> Dataset
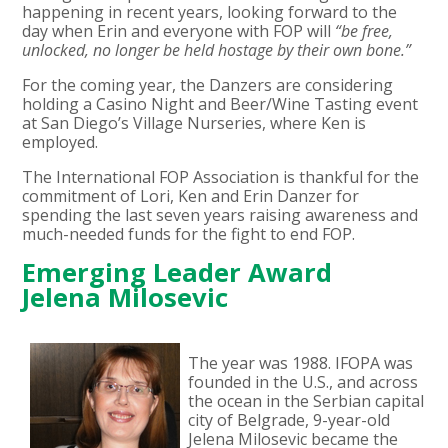
happening in recent years, looking forward to the
day when Erin and everyone with FOP will
“be free,
unlocked, no longer be held hostage by their own bone.”
For the coming year, the Danzers are considering
holding a Casino Night and Beer/Wine Tasting event
at San Diego’s Village Nurseries, where Ken is
employed.
The International FOP Association is thankful for the
commitment of Lori, Ken and Erin Danzer for
spending the last seven years raising awareness and
much-needed funds for the fight to end FOP.
Emerging Leader Award
Jelena Milosevic
The year was 1988. IFOPA was
founded in the U.S., and across
the ocean in the Serbian capital
city of Belgrade, 9-year-old
Jelena Milosevic became the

> Goal of the exercise
Whenever you reach a picture, pass over it; print all the other material exactly.

> Answer box
happening in recent years, looking forward to the
day when Erin and everyone with FOP will
“be free,
unlocked, no longer be held hostage by their own bone.”
For the coming year, the Danzers are considering
holding a Casino Night and Beer/Wine Tasting event
at San Diego’s Village Nurseries, where Ken is
employed.
The International FOP Association is thankful for the
commitment of Lori, Ken and Erin Danzer for
spending the last seven years raising awareness and
much-needed funds for the fight to end FOP.
Emerging Leader Award
Jelena Milosevic
The year was 1988. IFOPA was
founded in the U.S., and across
the ocean in the Serbian capital
city of Belgrade, 9-year-old
Jelena Milosevic became the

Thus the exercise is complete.